The crackdown takes the form of a new feature called “add extra member” in some countries or “add a home” in others. This test is already live in Chile, Costa Rica and Peru, and starting next month it’ll go live in Argentina, Dominican Republic, El Salvador and Honduras.
According to Netflix the idea is that each account is associated with a single home. If you want to start adding more homes, you’ll be prompted to pay an extra $3 a month. This is how Netflix is reacting to a user exodus, as Netflix just lost nearly 1 million subscribers.
Netflix being Netflix, there are limits based on what kind of plan you subscribe to. You can add one extra home on Basic, two on Standard and up to three more on Premium. All priced at $3 a home.
Netflix also confirmed that travel is involved, so users will continue to be able to stream when you’re not actually at home — provided you use a laptop or mobile device. Which is where the complications are likely to arise. Because how does Netflix differentiate between someone traveling away from home and genuine account sharing?
According to a support page for the Honduras test, Netflix determines your home base with various bits of information including “IP addresses, device IDs, and account activity.” If Netflix detects that you are watching on a TV away from home, it’ll prompt you to pay the extra $3 a month. If you don’t, or you're away from home for a genuine reason, you’ll only be able to watch Netflix there for two weeks.
After that period the TV’s access will be blocked until you add an extra home, or sign up for your own account.
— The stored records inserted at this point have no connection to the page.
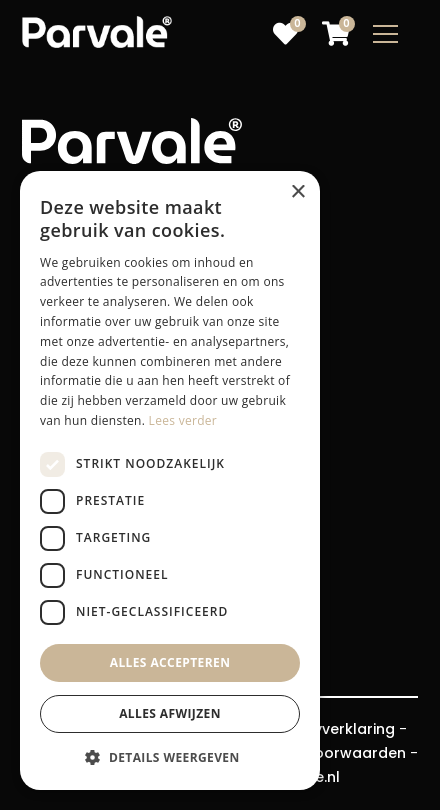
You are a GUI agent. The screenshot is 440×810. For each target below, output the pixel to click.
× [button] (297, 192)
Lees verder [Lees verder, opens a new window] (183, 420)
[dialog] (170, 480)
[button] (170, 758)
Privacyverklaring (332, 729)
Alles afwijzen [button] (170, 713)
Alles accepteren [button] (170, 662)
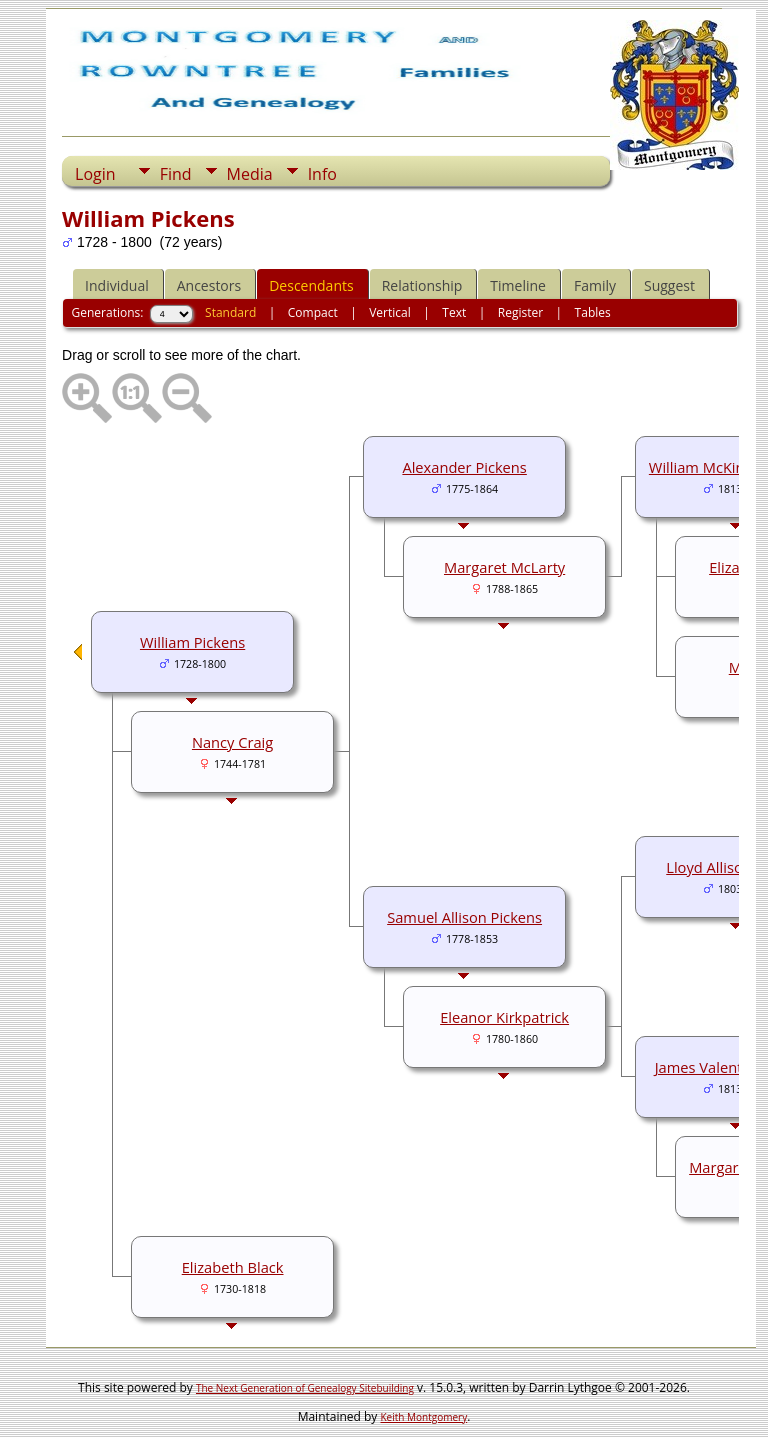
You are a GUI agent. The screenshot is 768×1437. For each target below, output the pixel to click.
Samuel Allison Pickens (464, 917)
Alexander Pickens (464, 467)
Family (595, 285)
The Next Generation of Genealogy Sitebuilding (305, 1388)
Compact (313, 312)
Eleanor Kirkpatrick (504, 1017)
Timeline (518, 285)
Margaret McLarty (504, 567)
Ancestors (209, 285)
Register (520, 312)
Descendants (311, 285)
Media (250, 174)
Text (454, 312)
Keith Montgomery (424, 1417)
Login (95, 174)
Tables (593, 312)
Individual (117, 285)
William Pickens (192, 642)
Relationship (422, 285)
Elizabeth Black (233, 1267)
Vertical (390, 312)
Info (322, 174)
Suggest (669, 285)
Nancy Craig (232, 742)
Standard (230, 312)
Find (176, 174)
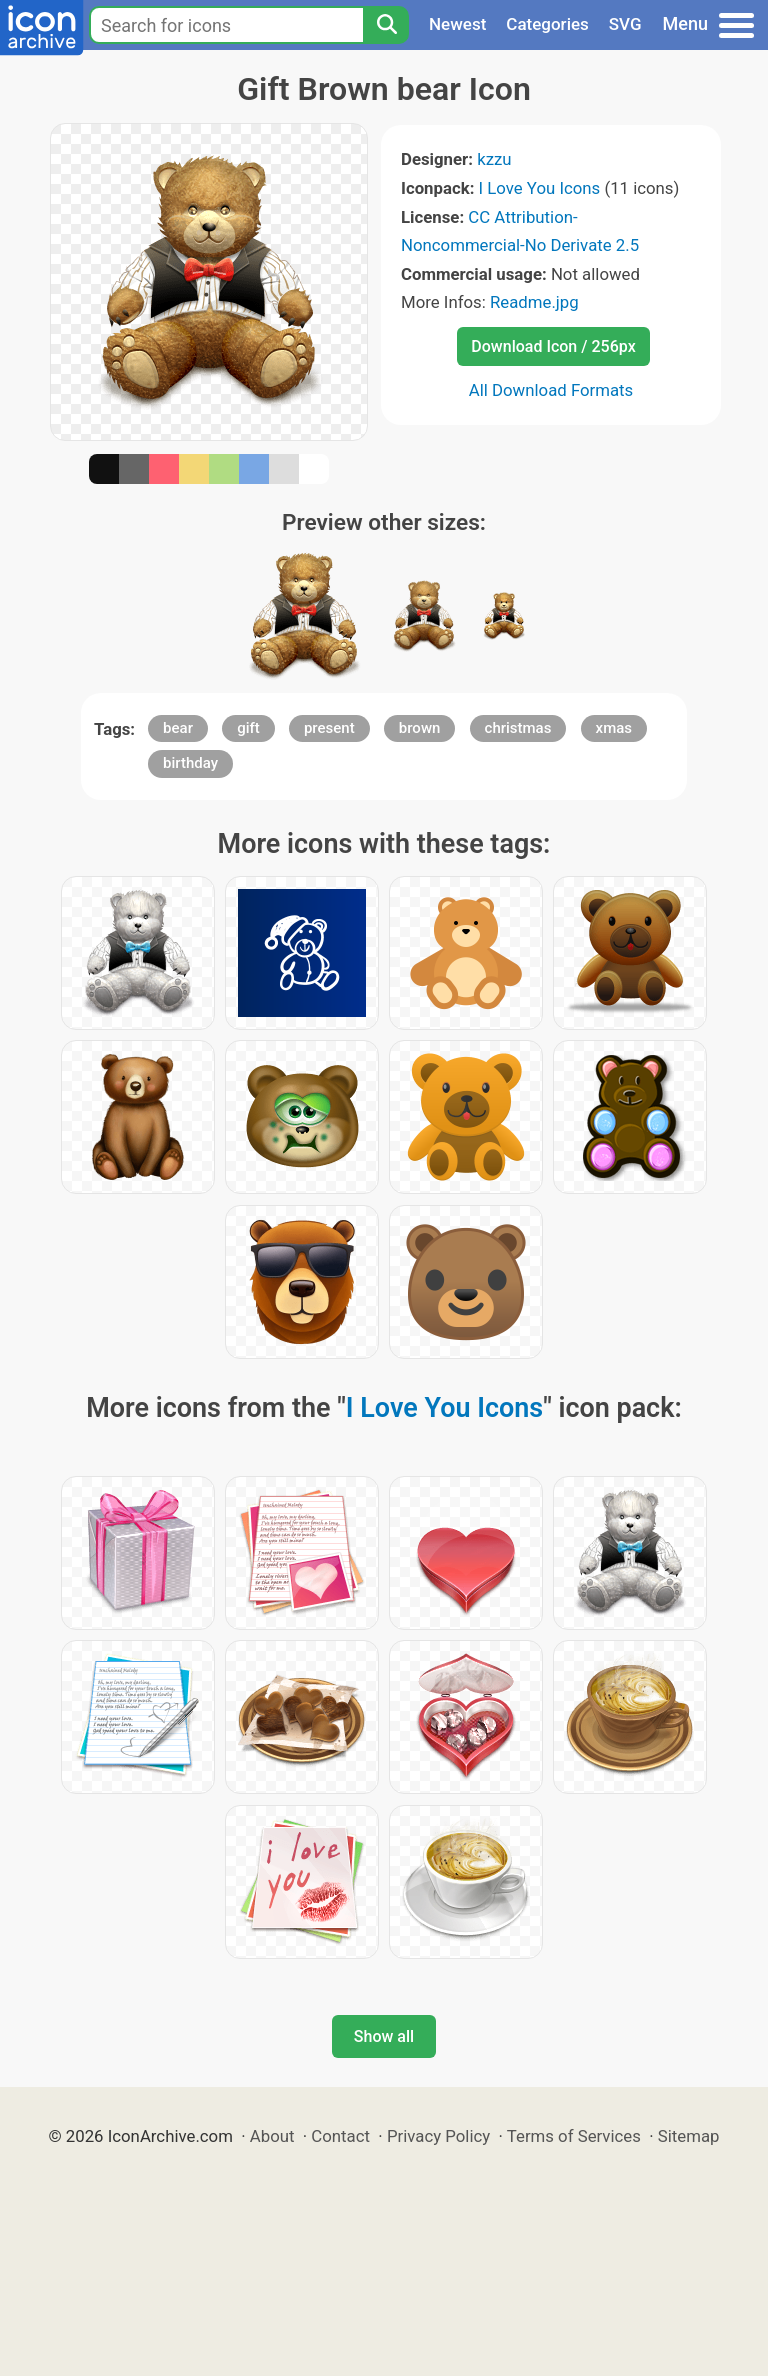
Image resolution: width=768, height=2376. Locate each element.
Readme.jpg (534, 302)
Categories (547, 24)
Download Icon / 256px (553, 346)
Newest (457, 24)
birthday (190, 763)
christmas (518, 728)
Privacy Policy (438, 2136)
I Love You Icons (540, 188)
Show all (384, 2036)
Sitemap (689, 2136)
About (272, 2136)
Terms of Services (574, 2136)
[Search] (386, 25)
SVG (625, 24)
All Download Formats (551, 390)
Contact (340, 2136)
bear (178, 728)
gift (248, 728)
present (329, 728)
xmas (614, 728)
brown (420, 728)
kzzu (494, 159)
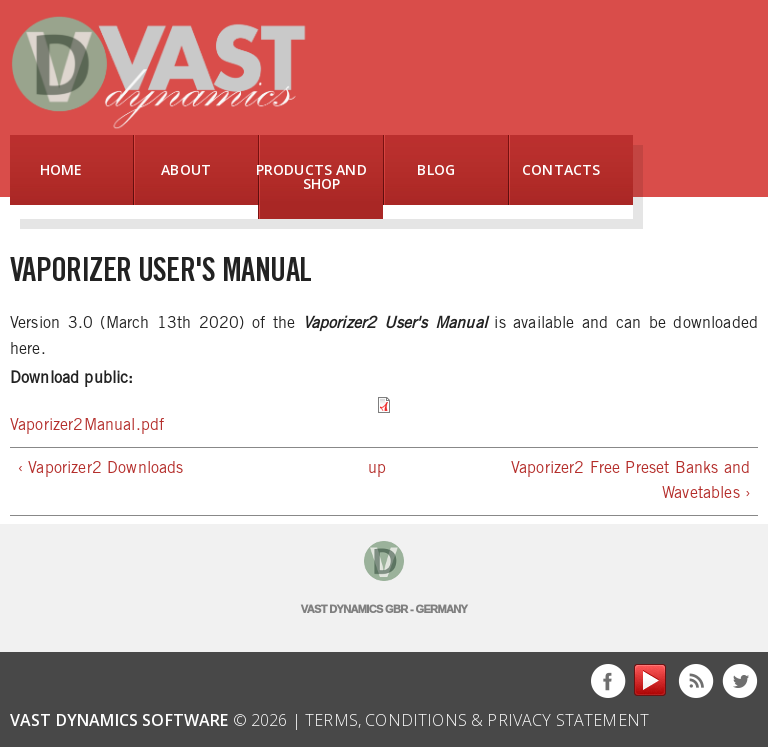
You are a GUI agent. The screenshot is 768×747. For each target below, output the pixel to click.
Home (61, 169)
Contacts (561, 169)
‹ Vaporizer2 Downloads (101, 468)
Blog (436, 169)
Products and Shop (313, 176)
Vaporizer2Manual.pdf (87, 425)
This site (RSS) (696, 681)
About (186, 169)
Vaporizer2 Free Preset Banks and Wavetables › (630, 481)
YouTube (652, 681)
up (377, 468)
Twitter (740, 681)
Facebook (608, 681)
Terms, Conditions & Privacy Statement (477, 720)
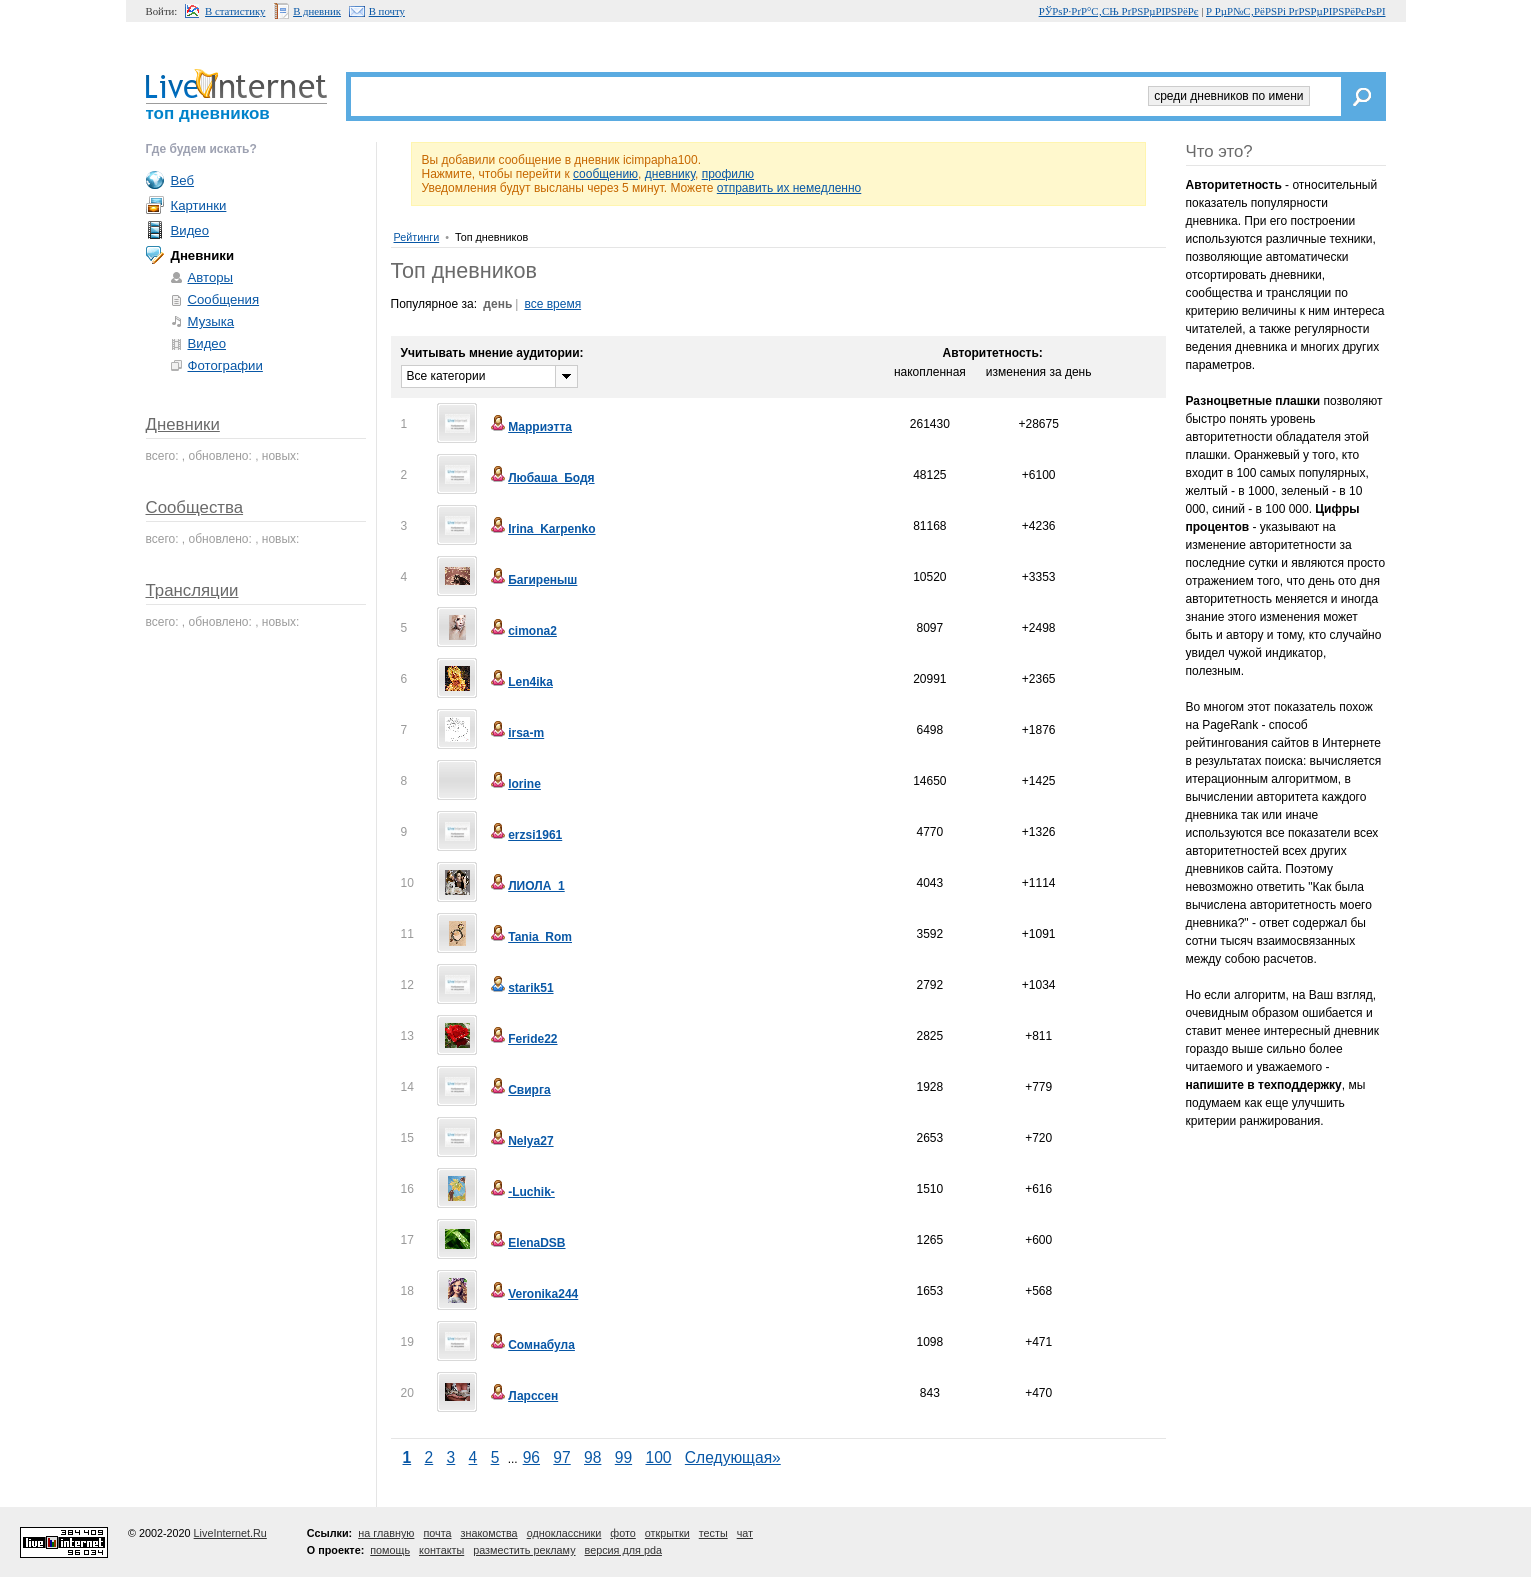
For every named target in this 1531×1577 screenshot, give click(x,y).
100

However, homes can be managed in the account settings, so if you move permanently you can change your homebase.
Netflix also confirms that a “home” is a single physical location, though that’s an overly simplistic explanation if you ask us. Families aren’t always that nuclear, even when you discount the figurative families like the main cast of the Fast and Furious movies.
Some kids split time between parents, and as we head into the fall other kids will be returning to college. They’re still part of their parents’ households, even if they’re not physically there all 52 weeks of the year.
Of course, we can already see one potential workaround to this whole scenario. The Honduras support page only places time limits on TV viewing outside your home. No such limit is mentioned for laptops and mobile devices, suggesting it may be possible to circumvent this daft endeavor by not using a TV. But we can’t say for sure until people start stress-testing the limits of what Netflix will allow.
But push people hard enough and they might just end up canceling their accounts entirely. It already happened in initial testing, for a multitude of reasons. It’s hard to imagine people were happy about the service trying to charge more for something it once encouraged.
How the mighty have fallen. Netflix used to be the alpha of the streaming pack, but it seems that increased competition has made the company overreact in the worst possible ways. Whether that’s developing a reputation for canceling shows with no warning, moving away from binge releases in the worst possible way or making unpopular decisions that will only prove to annoy people.
Charging for account sharing is definitely one of the latter decisions, because there’s no actual benefit to the subscriber. It may be restricted to a few Central and South American countries for the time being, but it certainly looks like Netflix is looking to expand further. The only question is when, and how many people are willing to kick up a fuss when it happens.